PROMPT >>
For the data below, please report each line where the word "онлайн" is found.

Page images and extracted text
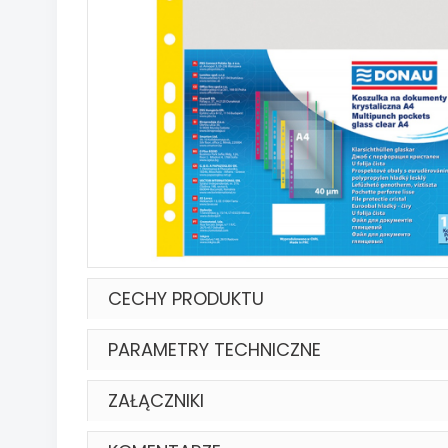
CECHY PRODUKTU
PARAMETRY TECHNICZNE
ZAŁĄCZNIKI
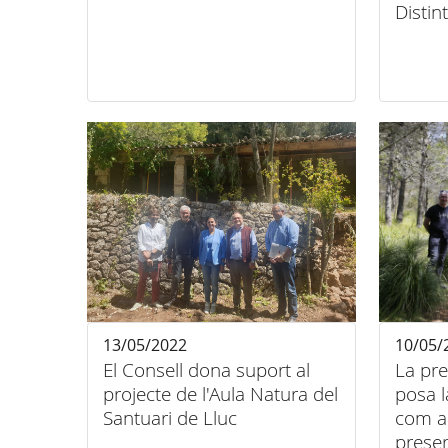
Distin
13/05/2022
10/05/
El Consell dona suport al
La pre
projecte de l'Aula Natura del
posa l
Santuari de Lluc
com a
preser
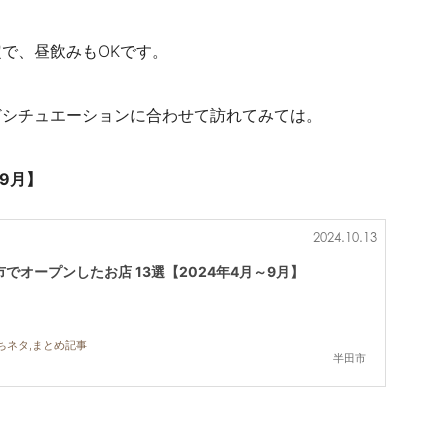
で、昼飲みもOKです。
どシチュエーションに合わせて訪れてみては。
9月】
2024.10.13
でオープンしたお店 13選【2024年4月～9月】
まちネタ,まとめ記事
半田市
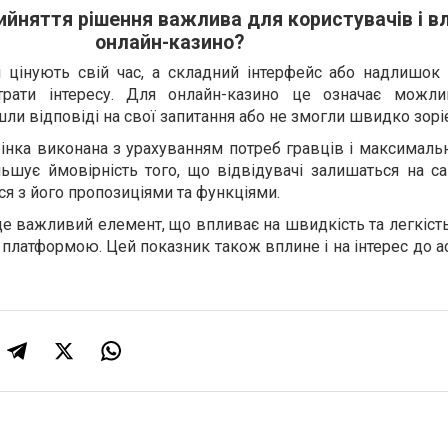
ийняття рішення важлива для користувачів і в
онлайн-казино?
і цінують свій час, а складний інтерфейс або надлишок 
рати інтересу. Для онлайн-казино це означає можлив
йшли відповіді на свої запитання або не змогли швидко зорі
рінка виконана з урахуванням потреб гравців і максимал
ьшує ймовірність того, що відвідувачі залишаться на са
я з його пропозиціями та функціями.
 це важливий елемент, що впливає на швидкість та легкіст
 платформою. Цей показник також вплине і на інтерес до 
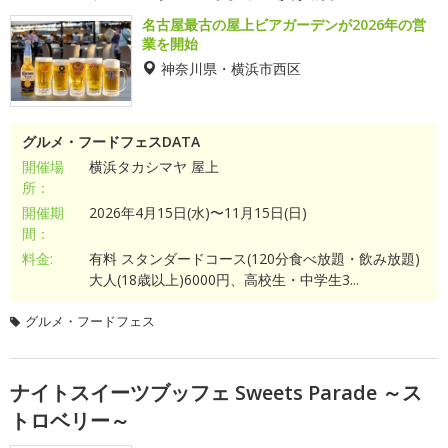
名古屋最古の屋上ビアガーデンが2026年の営
業を開始
神奈川県・横浜市西区
グルメ・フードフェスDATA
開催場
横浜タカシマヤ 屋上
所：
開催期
2026年4月15日(水)〜11月15日(日)
間：
料金:
有料 スタンダードコース(120分食べ放題・飲み放題)
大人(18歳以上)6000円、高校生・中学生3...
グルメ・フードフェス
ナイトスイーツブッフェ Sweets Parade ～ス
トロベリー～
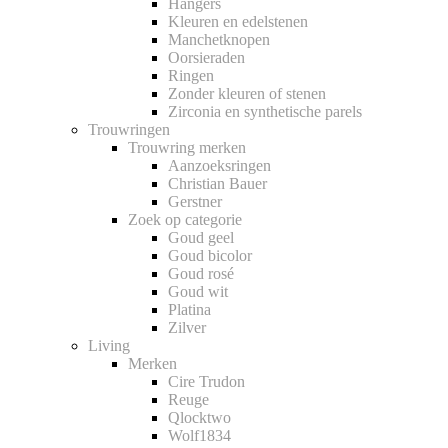
Hangers
Kleuren en edelstenen
Manchetknopen
Oorsieraden
Ringen
Zonder kleuren of stenen
Zirconia en synthetische parels
Trouwringen
Trouwring merken
Aanzoeksringen
Christian Bauer
Gerstner
Zoek op categorie
Goud geel
Goud bicolor
Goud rosé
Goud wit
Platina
Zilver
Living
Merken
Cire Trudon
Reuge
Qlocktwo
Wolf1834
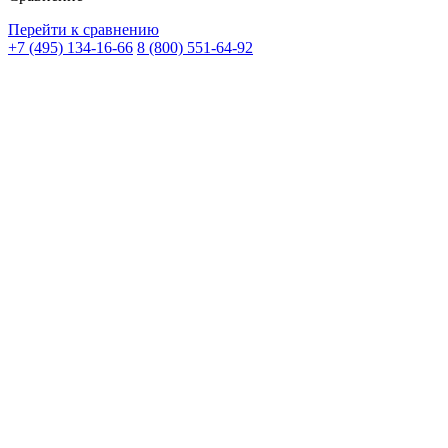
Перейти к сравнению
+7 (495) 134-16-66
8 (800) 551-64-92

RESPONSE >>
онлайн-казино?
рати інтересу. Для онлайн-казино це означає можлив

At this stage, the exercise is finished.